Tanto as disciplinas Soto como a Rinzai, creio, são aqui apresentadas — pela primeira vez em língua européia — como corpo integral do ensinamento Zen, e esta experiência não é acadêmica, mas bem vivida. Por enquanto o Ocidente conhece pouco o Soto. Os intérpretes mais conhecidos do Zen no Ocidente, entusiasmados com o Rinzai, deram pouca atenção aos métodos e doutrinas do Dogen-zenji, o pai do Zen Soto japonês e, na opinião de muitos, a mais fecunda mente que o budismo japonês produziu. Não é por isso, surpreendente que um grande número de shikan-taza ocidentais, orientados pelo Zen, o coração da disciplina de meditação de Dogen, seja quase um enigma. Neste volume, os objetivos e métodos da shikan-taza, assim os do koan zazen, o sustentáculo principal da seita Rinzai, são expostos com toda a autoridade por Yasutani-roshi, que utiliza ambos no seu próprio sistema de ensino.

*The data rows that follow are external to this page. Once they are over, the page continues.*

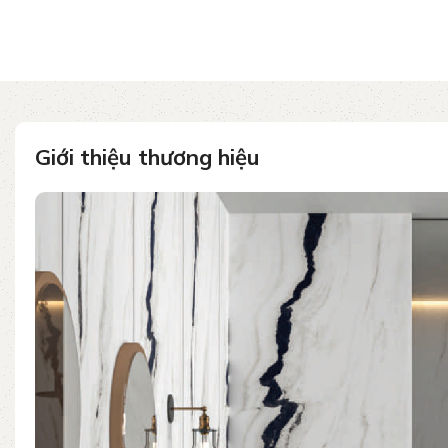
Giới thiệu thương hiệu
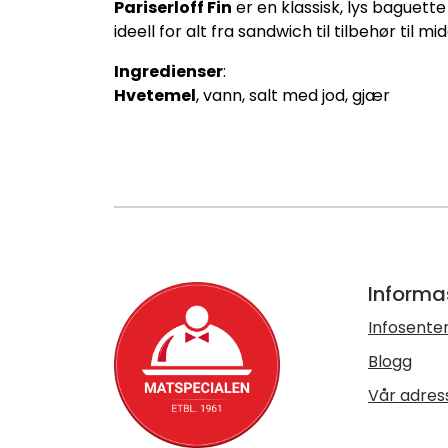
Pariserloff Fin
er en klassisk, lys baguett
ideell for alt fra sandwich til tilbehør til 
Ingredienser
:
Hvetemel
, vann, salt med jod, gjær
Informa
Infosente
Blogg
Vår adres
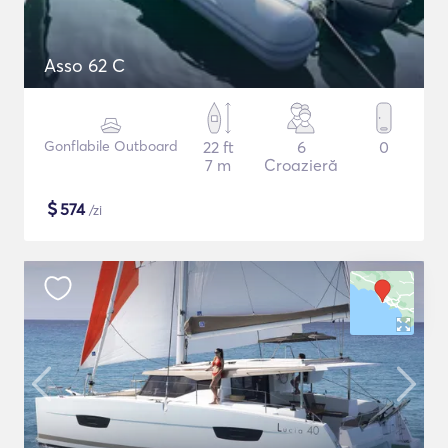
Asso 62 C
Gonflabile Outboard
22 ft
6
0
7 m
Croazieră
$
574
/zi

Nas introduções apresentei o plano de fundo e o material suplementar que julguei oportuno para ajudar o leitor a compreender a matéria de cada parte, mas resisti à tentação de analisar ou interpretar os ensinamentos do mestre. Tal coisa só encorajaria o leitor a reinterpretar minhas interpretações e, querendo ou não, ele se encontraria tragado pela areia movediça da especulação e da auto-glorificação, das quais um dia, se praticasse com seriedade o Zen, teria penosamente de se livrar. Pois, exatamente por este motivo, a “traficância de idéia” sempre foi desencorajada pelos mestres Zen.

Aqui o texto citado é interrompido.